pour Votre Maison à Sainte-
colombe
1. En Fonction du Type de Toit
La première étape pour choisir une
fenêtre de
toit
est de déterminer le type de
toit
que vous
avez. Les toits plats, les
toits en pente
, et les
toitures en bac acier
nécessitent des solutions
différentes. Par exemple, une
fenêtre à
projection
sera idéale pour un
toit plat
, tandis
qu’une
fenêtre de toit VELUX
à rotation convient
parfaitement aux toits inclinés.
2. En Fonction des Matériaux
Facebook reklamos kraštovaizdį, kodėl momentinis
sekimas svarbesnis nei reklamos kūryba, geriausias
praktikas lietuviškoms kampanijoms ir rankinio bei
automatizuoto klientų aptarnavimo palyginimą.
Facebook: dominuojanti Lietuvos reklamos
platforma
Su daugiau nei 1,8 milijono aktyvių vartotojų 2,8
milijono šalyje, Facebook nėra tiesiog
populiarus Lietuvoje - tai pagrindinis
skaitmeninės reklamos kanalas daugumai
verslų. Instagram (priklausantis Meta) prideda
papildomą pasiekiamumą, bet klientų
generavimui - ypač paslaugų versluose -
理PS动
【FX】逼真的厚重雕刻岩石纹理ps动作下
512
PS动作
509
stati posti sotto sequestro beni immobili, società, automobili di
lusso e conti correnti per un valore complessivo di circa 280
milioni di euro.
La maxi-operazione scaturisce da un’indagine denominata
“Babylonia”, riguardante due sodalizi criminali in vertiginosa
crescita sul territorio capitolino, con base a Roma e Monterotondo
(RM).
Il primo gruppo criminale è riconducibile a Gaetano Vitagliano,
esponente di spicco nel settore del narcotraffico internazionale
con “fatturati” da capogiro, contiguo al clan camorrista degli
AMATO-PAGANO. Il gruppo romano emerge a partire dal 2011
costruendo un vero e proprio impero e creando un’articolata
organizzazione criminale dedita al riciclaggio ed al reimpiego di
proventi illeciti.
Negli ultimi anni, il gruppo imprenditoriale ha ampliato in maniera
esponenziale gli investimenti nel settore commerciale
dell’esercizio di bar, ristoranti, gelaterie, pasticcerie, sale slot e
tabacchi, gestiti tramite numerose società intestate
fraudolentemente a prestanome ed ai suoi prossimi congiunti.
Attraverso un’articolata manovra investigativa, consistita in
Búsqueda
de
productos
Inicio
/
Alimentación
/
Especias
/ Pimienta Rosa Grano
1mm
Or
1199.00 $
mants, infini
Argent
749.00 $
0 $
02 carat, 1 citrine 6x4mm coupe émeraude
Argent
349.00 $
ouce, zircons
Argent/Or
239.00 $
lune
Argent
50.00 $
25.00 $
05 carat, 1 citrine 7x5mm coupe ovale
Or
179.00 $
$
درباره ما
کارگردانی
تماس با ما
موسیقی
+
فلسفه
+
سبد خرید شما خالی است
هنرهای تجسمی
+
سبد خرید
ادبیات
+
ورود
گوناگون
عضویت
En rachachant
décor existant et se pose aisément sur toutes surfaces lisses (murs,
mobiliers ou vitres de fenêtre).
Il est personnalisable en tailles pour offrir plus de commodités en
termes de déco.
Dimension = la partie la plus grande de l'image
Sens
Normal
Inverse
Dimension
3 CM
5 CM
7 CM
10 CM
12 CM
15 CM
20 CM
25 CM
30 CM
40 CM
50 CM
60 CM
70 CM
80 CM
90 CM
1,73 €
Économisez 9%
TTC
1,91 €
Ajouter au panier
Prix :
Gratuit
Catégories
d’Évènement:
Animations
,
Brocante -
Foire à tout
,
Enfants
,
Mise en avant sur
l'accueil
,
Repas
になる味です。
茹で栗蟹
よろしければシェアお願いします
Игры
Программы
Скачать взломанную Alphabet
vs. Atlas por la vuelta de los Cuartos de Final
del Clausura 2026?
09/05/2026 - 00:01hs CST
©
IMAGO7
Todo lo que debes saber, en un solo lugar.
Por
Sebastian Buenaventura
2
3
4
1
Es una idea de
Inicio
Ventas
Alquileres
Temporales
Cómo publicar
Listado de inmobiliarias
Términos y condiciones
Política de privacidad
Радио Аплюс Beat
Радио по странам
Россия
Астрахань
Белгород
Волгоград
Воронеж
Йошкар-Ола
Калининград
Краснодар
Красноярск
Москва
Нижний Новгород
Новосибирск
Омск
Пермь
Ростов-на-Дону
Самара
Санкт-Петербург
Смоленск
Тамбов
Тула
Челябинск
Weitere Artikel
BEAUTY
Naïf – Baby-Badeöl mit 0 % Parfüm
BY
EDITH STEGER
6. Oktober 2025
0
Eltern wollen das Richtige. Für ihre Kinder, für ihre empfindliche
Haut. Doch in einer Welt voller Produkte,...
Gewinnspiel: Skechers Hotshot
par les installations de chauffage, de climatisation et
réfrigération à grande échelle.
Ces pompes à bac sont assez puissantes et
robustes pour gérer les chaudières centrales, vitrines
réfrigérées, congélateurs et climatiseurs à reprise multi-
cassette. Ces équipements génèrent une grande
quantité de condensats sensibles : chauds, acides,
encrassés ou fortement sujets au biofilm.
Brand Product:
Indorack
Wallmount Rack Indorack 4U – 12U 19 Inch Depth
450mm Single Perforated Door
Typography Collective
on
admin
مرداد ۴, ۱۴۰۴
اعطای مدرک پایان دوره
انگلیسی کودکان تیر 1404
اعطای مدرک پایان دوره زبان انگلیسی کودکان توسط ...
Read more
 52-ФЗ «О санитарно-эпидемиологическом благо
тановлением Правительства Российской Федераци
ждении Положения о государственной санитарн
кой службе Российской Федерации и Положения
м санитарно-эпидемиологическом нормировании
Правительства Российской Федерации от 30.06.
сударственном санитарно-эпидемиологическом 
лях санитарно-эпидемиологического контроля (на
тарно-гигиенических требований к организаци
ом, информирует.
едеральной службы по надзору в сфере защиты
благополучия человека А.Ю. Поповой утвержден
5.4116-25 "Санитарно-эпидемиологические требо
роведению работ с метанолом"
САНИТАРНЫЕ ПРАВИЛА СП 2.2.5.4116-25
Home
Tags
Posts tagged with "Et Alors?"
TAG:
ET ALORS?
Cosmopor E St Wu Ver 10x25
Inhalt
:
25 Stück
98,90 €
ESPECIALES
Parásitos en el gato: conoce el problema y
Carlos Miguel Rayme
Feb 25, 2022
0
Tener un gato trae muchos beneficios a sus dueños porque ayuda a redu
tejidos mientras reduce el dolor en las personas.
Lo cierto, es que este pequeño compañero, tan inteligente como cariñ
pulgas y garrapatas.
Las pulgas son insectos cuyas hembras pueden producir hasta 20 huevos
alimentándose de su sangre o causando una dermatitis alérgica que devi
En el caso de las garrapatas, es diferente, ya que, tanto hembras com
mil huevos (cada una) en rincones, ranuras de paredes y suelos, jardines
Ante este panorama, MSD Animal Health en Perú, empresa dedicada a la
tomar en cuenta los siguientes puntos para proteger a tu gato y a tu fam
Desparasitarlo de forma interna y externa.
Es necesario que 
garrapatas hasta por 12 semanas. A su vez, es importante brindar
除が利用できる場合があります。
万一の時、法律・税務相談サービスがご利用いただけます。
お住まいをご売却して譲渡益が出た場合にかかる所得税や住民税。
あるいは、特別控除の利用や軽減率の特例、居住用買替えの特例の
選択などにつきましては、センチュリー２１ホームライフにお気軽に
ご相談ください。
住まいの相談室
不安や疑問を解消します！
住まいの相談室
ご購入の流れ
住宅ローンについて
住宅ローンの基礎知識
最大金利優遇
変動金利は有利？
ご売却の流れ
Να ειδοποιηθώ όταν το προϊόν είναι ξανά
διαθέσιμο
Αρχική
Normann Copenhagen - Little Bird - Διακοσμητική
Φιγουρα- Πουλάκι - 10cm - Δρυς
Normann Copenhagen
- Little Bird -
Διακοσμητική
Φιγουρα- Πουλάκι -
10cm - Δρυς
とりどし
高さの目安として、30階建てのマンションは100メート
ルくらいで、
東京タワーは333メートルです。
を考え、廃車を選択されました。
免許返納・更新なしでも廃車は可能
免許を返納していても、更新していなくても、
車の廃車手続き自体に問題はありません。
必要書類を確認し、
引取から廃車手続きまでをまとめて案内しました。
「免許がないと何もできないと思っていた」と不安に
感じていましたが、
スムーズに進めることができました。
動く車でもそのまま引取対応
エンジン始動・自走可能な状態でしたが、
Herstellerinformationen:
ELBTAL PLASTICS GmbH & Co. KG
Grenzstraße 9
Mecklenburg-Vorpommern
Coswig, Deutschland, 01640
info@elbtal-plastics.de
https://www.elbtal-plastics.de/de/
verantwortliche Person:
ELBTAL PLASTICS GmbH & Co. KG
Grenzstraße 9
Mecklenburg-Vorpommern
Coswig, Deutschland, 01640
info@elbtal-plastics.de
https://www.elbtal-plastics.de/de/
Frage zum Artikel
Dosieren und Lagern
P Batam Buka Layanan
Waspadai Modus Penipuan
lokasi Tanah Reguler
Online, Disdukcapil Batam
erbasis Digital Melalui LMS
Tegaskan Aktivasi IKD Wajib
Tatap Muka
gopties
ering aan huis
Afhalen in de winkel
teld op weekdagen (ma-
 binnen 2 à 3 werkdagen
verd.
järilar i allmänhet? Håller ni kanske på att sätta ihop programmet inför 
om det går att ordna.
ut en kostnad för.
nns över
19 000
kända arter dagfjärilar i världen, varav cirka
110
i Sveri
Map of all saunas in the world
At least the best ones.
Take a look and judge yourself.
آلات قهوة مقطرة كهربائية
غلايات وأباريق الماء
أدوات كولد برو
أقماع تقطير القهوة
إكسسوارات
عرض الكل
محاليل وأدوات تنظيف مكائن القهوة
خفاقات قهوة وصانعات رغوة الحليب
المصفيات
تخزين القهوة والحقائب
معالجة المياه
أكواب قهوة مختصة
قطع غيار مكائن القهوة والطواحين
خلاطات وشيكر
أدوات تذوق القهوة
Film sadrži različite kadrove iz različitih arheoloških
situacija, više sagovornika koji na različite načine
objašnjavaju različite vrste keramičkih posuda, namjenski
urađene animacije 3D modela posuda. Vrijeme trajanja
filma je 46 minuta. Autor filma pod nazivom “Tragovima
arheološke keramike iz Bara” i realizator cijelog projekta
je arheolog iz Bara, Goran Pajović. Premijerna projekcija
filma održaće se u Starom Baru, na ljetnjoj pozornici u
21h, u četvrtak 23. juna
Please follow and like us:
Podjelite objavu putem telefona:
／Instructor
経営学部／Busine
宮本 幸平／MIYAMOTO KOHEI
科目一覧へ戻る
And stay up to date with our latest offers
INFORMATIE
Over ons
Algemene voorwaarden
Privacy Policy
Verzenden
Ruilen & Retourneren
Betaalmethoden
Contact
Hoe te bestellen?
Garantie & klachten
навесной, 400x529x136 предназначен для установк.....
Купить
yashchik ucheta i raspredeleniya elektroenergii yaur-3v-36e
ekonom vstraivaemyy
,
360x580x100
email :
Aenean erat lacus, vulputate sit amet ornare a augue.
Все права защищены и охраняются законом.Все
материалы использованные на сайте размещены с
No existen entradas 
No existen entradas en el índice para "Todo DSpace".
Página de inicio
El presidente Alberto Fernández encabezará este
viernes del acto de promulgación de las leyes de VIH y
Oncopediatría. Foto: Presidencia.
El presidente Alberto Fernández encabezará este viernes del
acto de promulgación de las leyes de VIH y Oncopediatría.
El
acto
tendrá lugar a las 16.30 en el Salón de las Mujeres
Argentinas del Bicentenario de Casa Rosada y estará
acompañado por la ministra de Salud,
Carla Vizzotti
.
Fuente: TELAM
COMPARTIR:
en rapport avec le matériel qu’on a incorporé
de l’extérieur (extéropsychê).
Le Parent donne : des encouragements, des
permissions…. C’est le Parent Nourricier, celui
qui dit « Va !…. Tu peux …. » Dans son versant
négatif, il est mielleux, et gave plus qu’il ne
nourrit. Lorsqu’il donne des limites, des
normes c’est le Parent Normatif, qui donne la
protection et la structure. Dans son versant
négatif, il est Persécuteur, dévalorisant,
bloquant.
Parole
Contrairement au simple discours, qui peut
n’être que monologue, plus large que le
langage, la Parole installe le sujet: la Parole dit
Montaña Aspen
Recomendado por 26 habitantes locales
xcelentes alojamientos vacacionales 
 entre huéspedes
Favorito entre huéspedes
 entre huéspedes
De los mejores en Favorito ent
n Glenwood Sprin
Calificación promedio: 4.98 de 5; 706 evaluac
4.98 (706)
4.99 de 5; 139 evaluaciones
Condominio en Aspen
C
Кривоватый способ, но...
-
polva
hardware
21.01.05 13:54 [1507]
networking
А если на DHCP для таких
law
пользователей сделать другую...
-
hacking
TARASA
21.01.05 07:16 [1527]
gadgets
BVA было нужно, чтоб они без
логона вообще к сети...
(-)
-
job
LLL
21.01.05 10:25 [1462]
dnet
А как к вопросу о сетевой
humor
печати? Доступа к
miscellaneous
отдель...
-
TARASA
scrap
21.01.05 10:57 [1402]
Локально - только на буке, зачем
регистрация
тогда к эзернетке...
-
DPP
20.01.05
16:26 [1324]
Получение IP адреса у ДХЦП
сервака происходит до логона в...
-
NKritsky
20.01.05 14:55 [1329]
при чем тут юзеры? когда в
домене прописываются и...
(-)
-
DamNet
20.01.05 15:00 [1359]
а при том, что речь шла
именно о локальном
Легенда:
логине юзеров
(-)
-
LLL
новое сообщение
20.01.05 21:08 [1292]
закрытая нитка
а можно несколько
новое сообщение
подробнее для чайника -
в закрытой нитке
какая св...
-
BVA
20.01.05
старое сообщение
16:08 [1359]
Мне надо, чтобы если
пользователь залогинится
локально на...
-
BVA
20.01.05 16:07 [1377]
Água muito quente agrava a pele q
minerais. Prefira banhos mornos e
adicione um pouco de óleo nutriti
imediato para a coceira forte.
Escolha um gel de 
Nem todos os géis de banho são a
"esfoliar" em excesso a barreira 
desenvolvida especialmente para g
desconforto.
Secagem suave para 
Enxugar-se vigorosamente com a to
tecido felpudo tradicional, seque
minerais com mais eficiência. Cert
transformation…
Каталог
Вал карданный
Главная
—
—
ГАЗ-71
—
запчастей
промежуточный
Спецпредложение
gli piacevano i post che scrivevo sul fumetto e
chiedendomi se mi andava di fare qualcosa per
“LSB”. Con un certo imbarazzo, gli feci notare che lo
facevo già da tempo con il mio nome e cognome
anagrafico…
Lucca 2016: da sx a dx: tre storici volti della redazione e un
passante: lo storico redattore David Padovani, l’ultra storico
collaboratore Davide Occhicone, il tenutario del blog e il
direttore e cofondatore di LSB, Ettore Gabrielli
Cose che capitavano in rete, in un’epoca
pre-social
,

TASK TO COMPLETE - Return each line of the records above in which the word "Fernández" occurs.

ANSWER FOR THIS EXERCISE -
El presidente Alberto Fernández encabezará este
El presidente Alberto Fernández encabezará este viernes del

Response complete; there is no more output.